Most children threaten at times to run away from home. This is the only thing that keeps some parents going.
Housework can't kill you, but why take a chance?
Never go to bed mad. Stay up and fight.
We spend the first twelve months of our children's lives teaching them to walk and talk and the next twelve telling them to sit down and shut up.
Best way to get rid of kitchen odors: Eat out.
I want my children to have all the things I couldn't afford. Then I want to move in with them.
The only time I ever enjoyed ironing was the day I accidentally got gin in the steam iron.
A smile is a curve that sets everything straight.
Every time I go near the stove, the dog howls.
Oh, that dog! Ever hear of a German Shepherd that bites its nails? Barks with a lisp? You say, "Attack!" And he has one. All he does is piddle. He's nothing but a fur-covered kidney that barks.
You know what keeps me humble? Mirrors!
When you play spin the bottle, if they don't want to kiss you they have to give you a quarter. Well, hell, by the time I was twelve years old I owned my own home.
We have far too many kids. At one time in the playpen there was standing-room only. It looked like a bus stop for midgets.

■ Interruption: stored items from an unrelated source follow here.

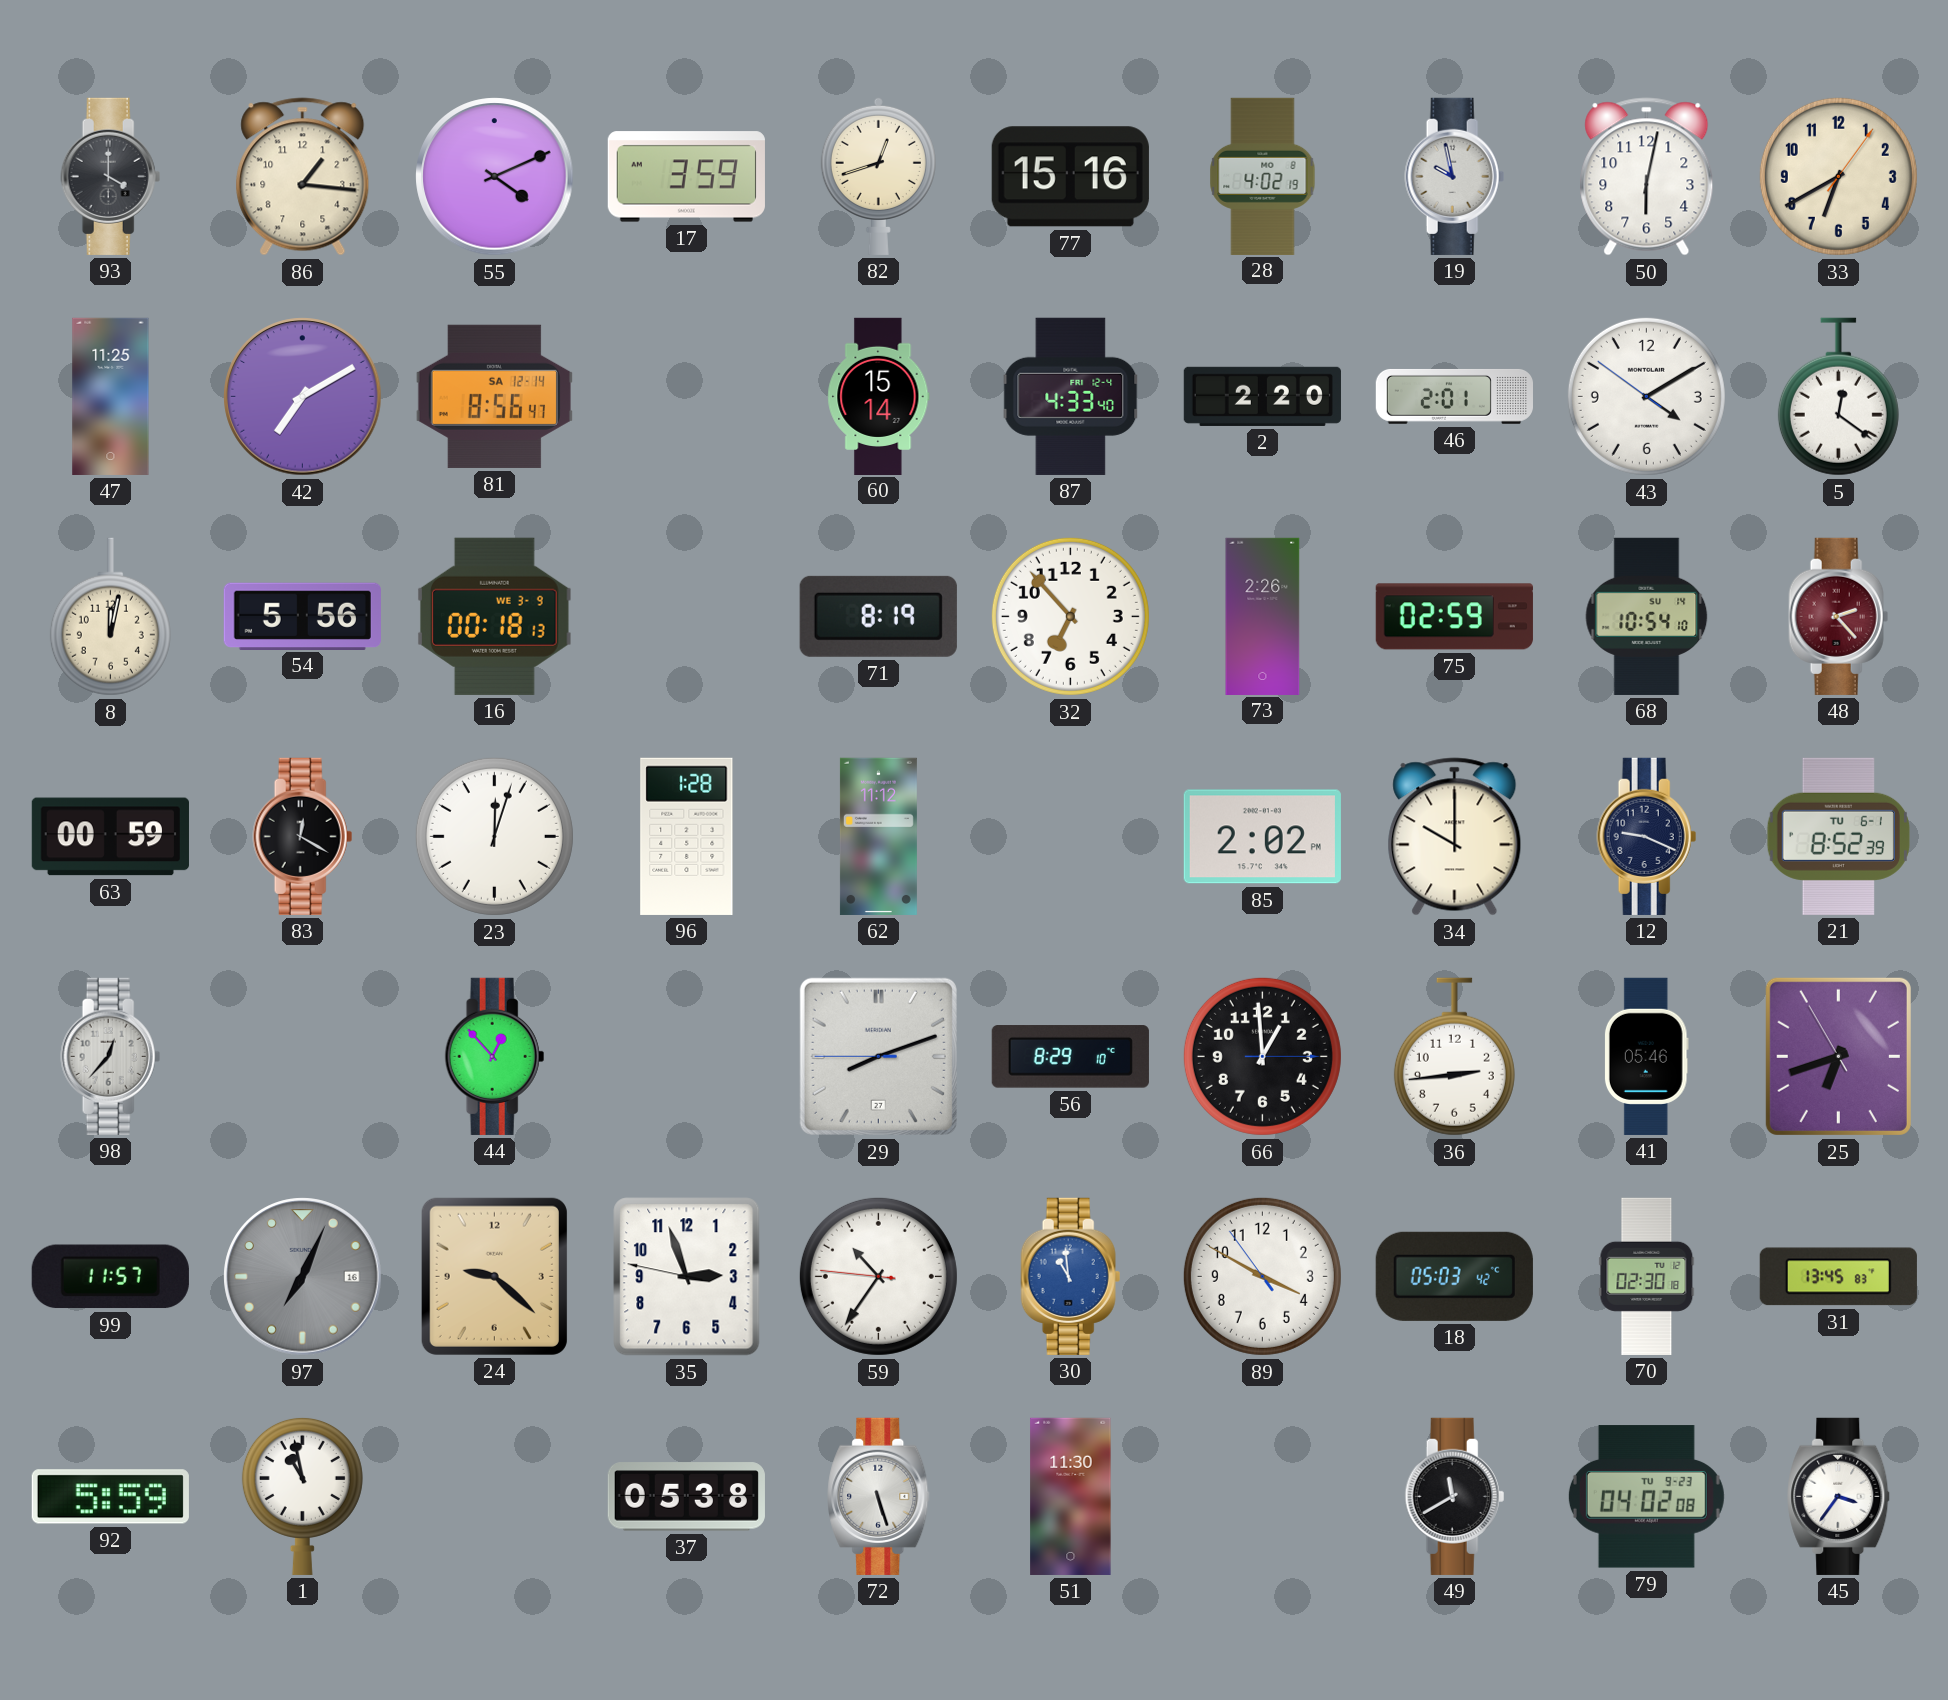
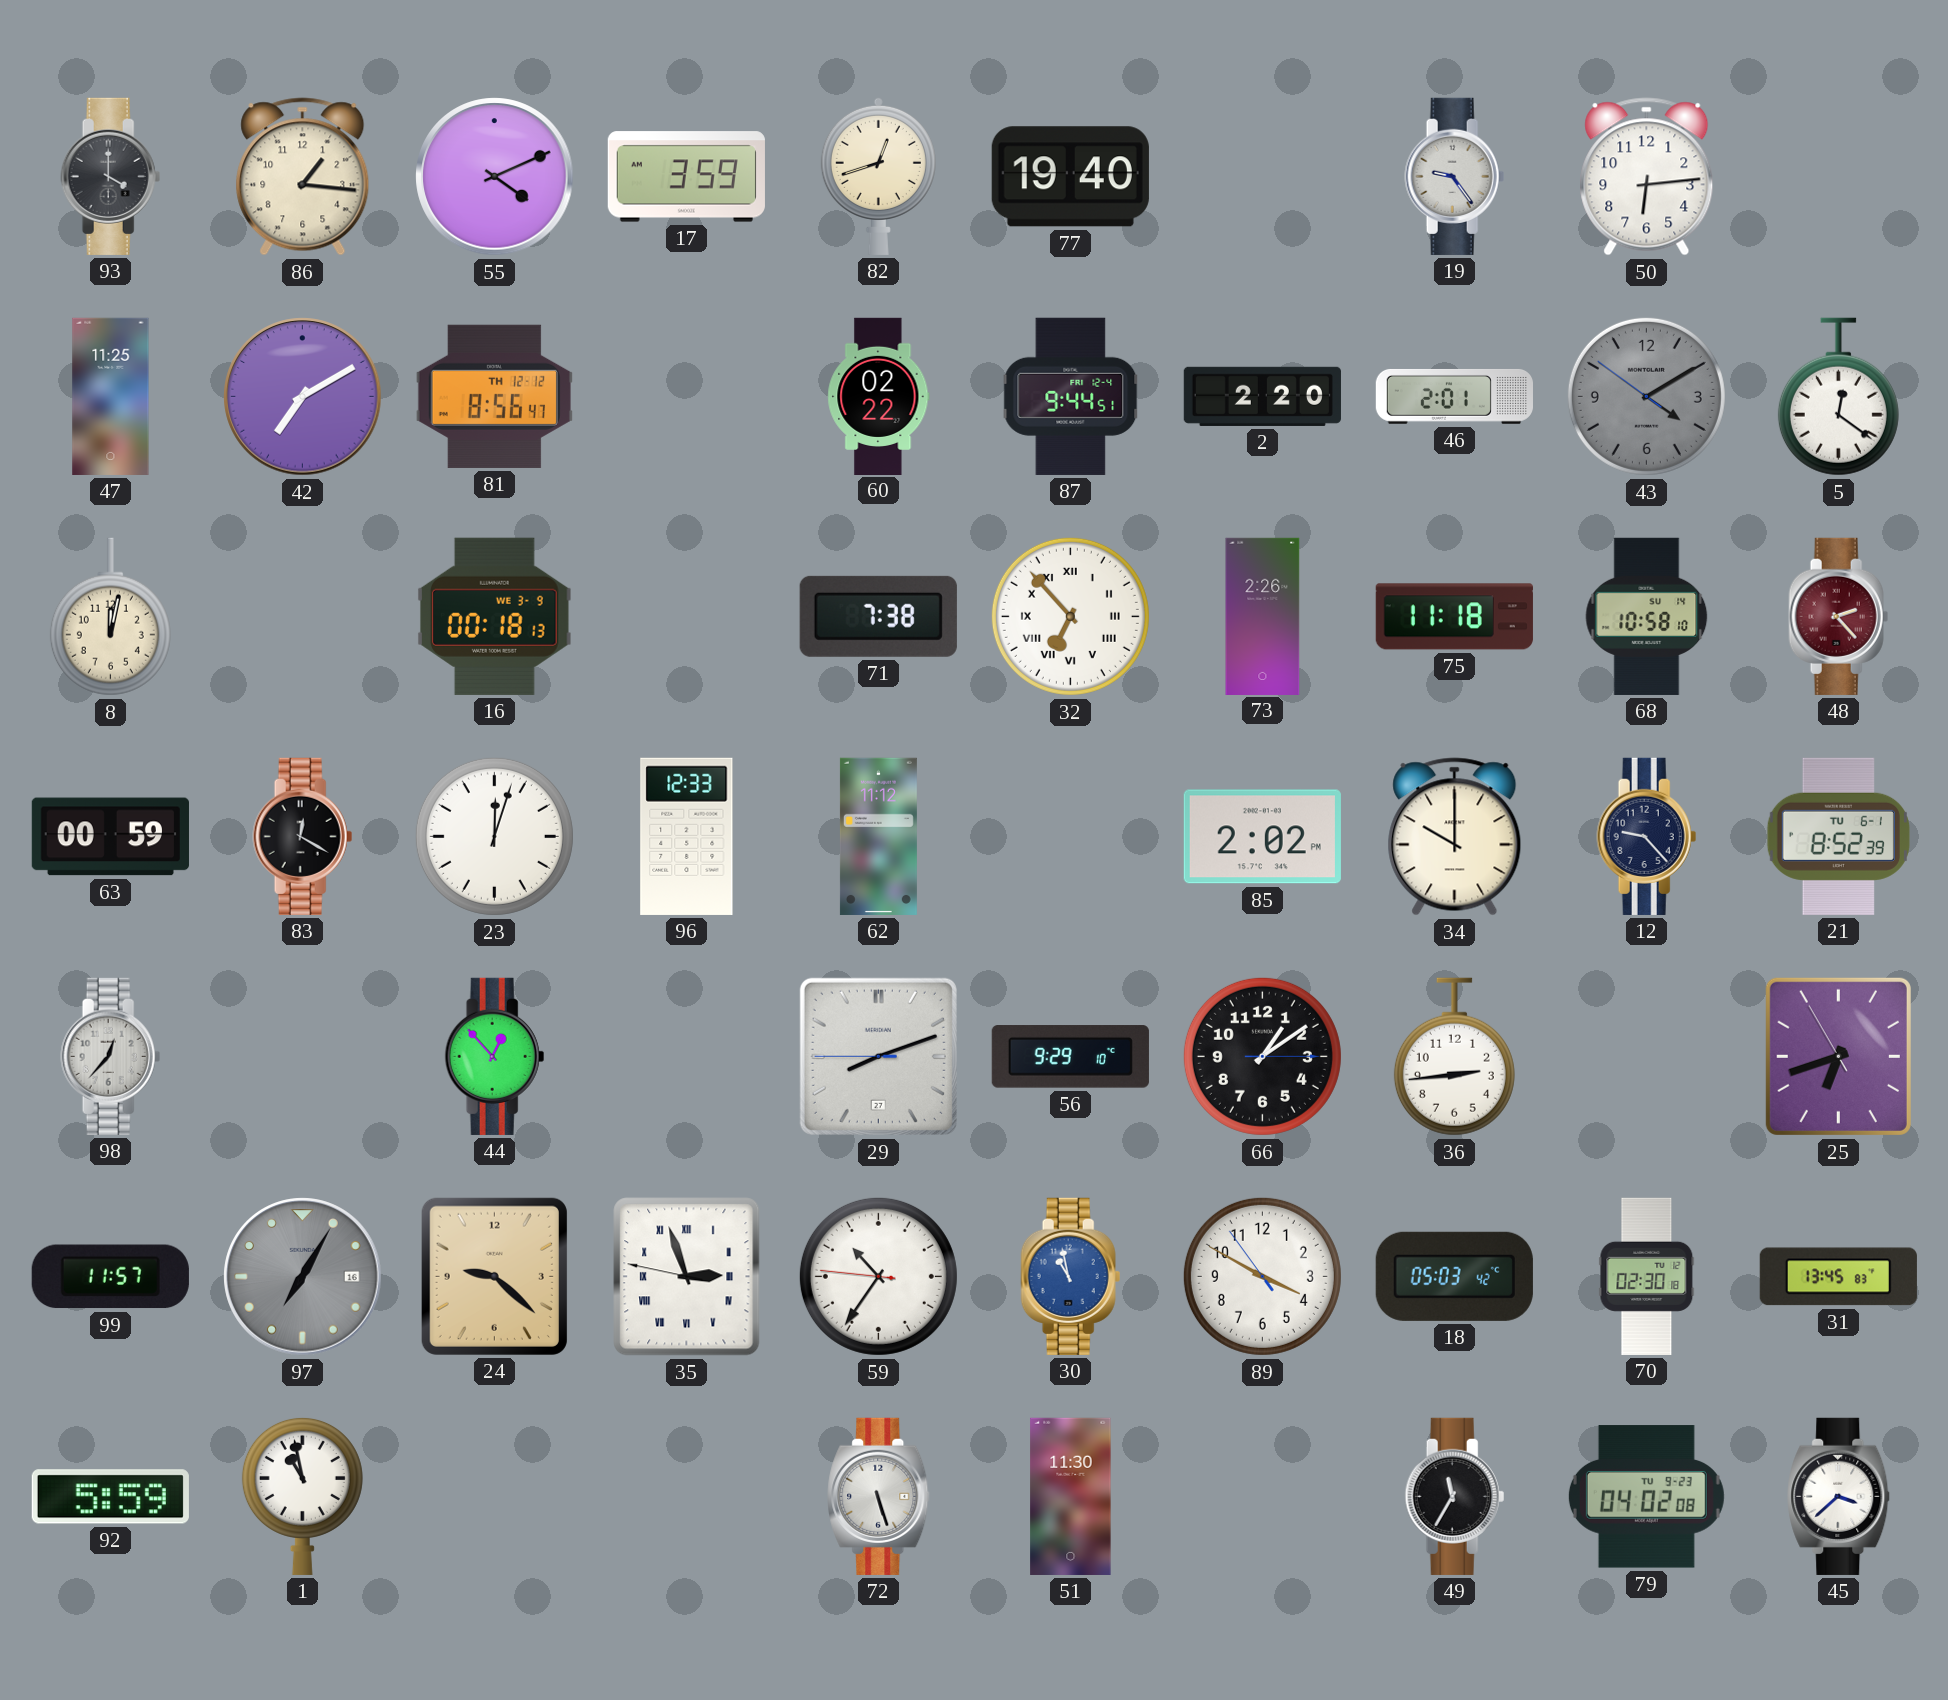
77: 15:16 -> 19:40
28: 4:02 -> none
19: 9:58 -> 9:24
50: 6:02 -> 6:14
33: 6:40 -> none
81 date: SA 12-14 -> TH 12-12
60: 15:14 -> 02:22
87: 4:33 -> 9:44
43 dial: white -> grey
54: 5:56 -> none
71: 8:19 -> 7:38
32 numerals: Arabic -> Roman
75: 02:59 -> 11:18
68: 10:54 -> 10:58
96: 1:28 -> 12:33
12: 9:19 -> 9:23
56: 8:29 -> 9:29
66: 12:59 -> 1:09
41: 05:46 -> none
97: 7:04 -> 7:05
35 numerals: Arabic -> Roman
30: 10:59 -> 10:58
37: 05:38 -> none
49: 11:40 -> 11:35
45: 3:36 -> 3:38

It used to get so damp in there, we'd have a rainbow above it.
The reason I'm not an alcoholic is I don't like to drink in front of the kids . . . and when you're away from them, who needs it?.
When I go to the beach, my grandchildren try to make words out of the veins in my legs. That's why I still take the pill; I don't want any more grandchildren.
Your husband is lazy if coffee doesn't keep him awake - even when it's hot and being spilled on him.
When he proposed he said, "We'll make such beautiful music together," but in this duet, his part seems to be all rests.
Everybody knows how lazy he is. One day the neighbors saw Fang mow the lawn and I got three Get Well cards.
Once Fang took pep pills and they worked - the only time he ever ran to bed.
I remember once a vocational director said to Fang, "You must develop some mechanical skills - like getting out of bed."
Everybody knows how much time Fang spends in bed. A local store that gives a 30 days' trial on mattresses gives Fang only 15 days.
Your husband is lazy if when he leaves the house, he finds out which way the wind is blowing and goes that direction.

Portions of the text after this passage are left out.